Calle del Arco arriba, mis primos Juan y María Josefa corrían conmigo hacia casa.
-¡Las dos, son las dos!. ¡Van a matarnos!
A la vez que corría, Juan gritaba encasquillándose como en él era habitual cuando se ponía nervioso. Le apodábamos Cotrineja porque al decir de su familia, tenía muy mal genio y era igual de rabioso que tía Brígida Cotrina, una parienta lejana ya vieja en aquel entonces.
María Josefa, Fefa, era veraneante. Si, en aquel entonces, cuando la década de los cincuenta enfilaba su final, se podía decir ya que había veraneantes, muy pocos, pero algunos aparecían de vez en cuando Su padre era verato y su madre de Berzocana, prima hermana de mi padre y de la madre de Juan. Demetrio y Blasa se llamaban y ambos eran entusiasta del pueblo, quizás él aún más que ella. Vivían en Navalmoral y en cuando llegaban las fiestas de agosto se acercaban unos días a Berzocana.
Los tres estábamos muy unidos (aún lo estamos) y juntos vivíamos nuestros juegos y callejeos en la libertad de los veranos de entonces.
El caso es que en el Rehoyo (con su h profundamente aspirada en el decir extremeño) se nos había ido el tiempos de las manos ajenos al calor y sordos a las campanadas del reloj. Ahora tocaba correr.
Y a carreras subimos las escaleras hasta la cocina de la casa de mis abuelos Juan Luis y Encarna, en lo que hoy es Cale Santa Florentina, y los tres nos fuimos directos a la tinaja del agua bebiendo atropelladamente de un descascarillado vaso de porcelana que unido a una cuerda colgaba de una de las asas.
-En la mesa tenéis los garbanzos, así que ya podéis sentaros a comer. Nosotros ya hemos terminado
La voz de mi tía Nicolasa, madre de Juan, sonaba a regañina.
-¡Garbanzos!. ¡Yo no quiero garbanzos! Exclamó la Fefa haciendo un mohín y sentándose con brusquedad.

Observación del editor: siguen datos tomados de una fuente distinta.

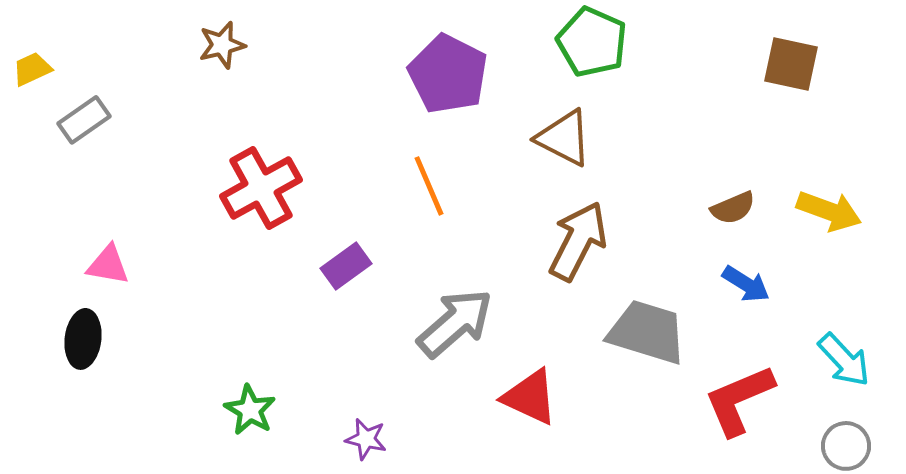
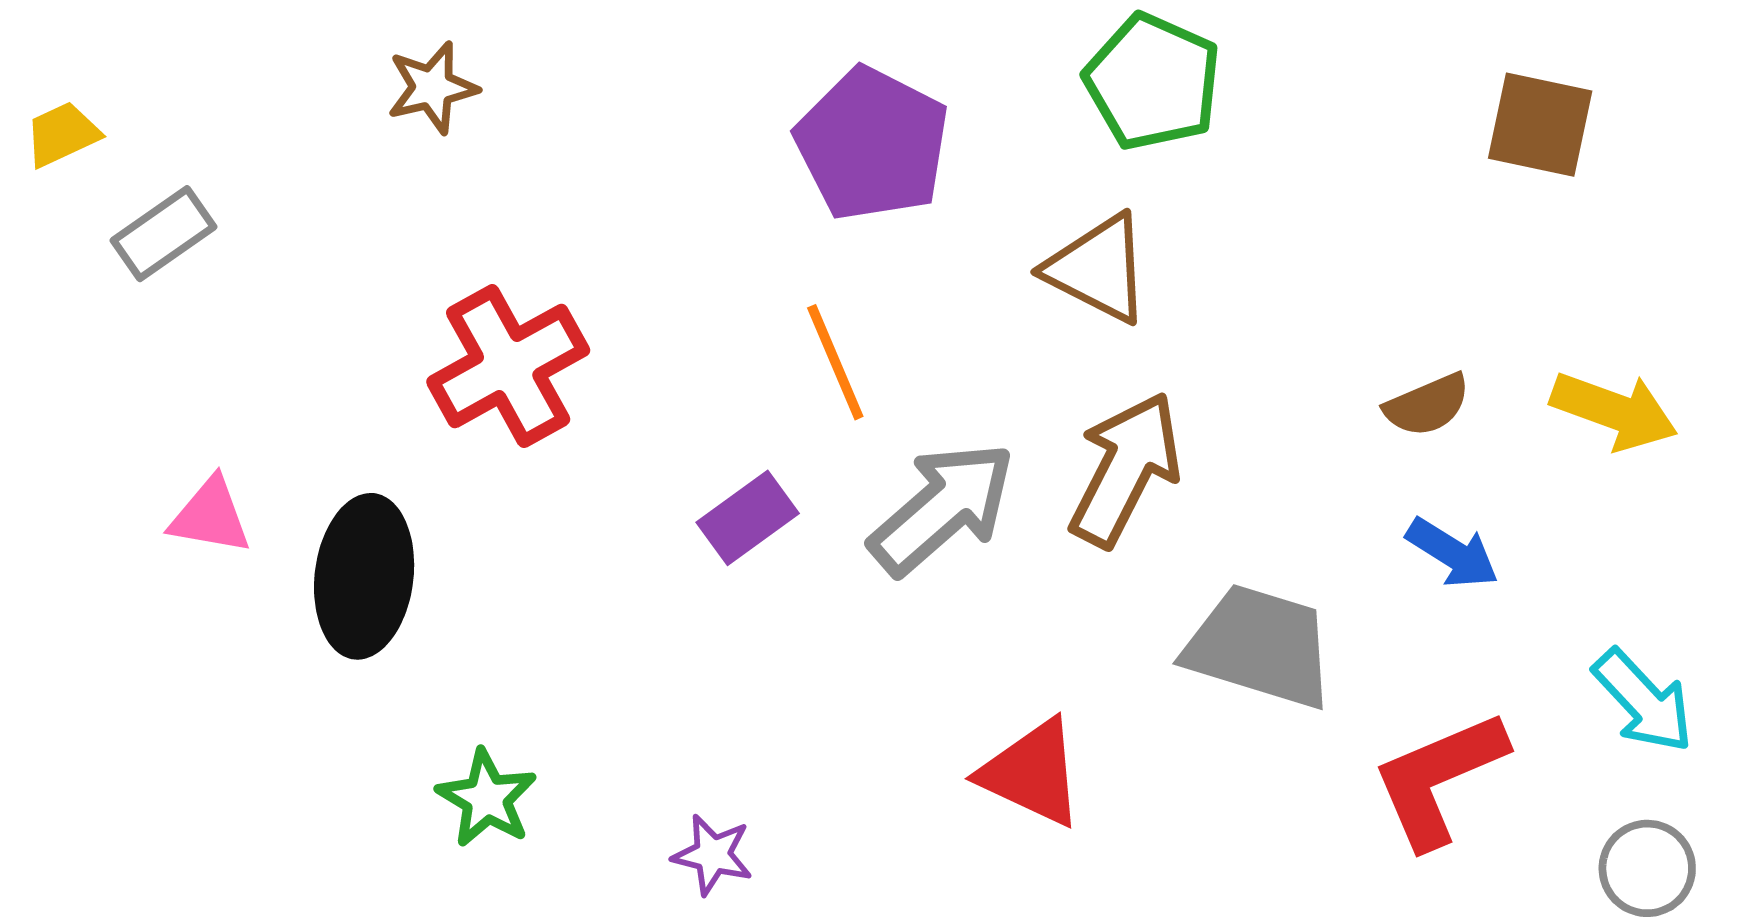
purple rectangle: (346, 266) -> (748, 518), moved
gray arrow: (455, 323) -> (942, 508), moved
black ellipse: (83, 339) -> (364, 576), moved, size x1.4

-¡Ni yo! Dijimos al unísono Juan y yo uniéndonos a la protesta
-¡Encima con protestas!. Haber venido antes. Y mi tía Nicolasa se acercó amenazadora hasta la mesa colocando los platos bien cerquita de cada uno de nosotros
-Pues yo quiero una tortilla, reclamó mi prima dando con la cuchara en la mesa.
Casi sin tiempo para el segundo golpe, la tía se la arrancó de la mano y la puso en la mesa diciendo amenazadora
-¡Ni tortillas ni tortillos! ¡A comer garbanzos los tres!. ¡Y sin dejar ni uno!
Antes de seguir con mi historia permítanme, sobre todos los más jóvenes, que les dé una somera idea de cómo eran aquellos cocidos de los años de mi niñez, allá a mediados de los cincuenta.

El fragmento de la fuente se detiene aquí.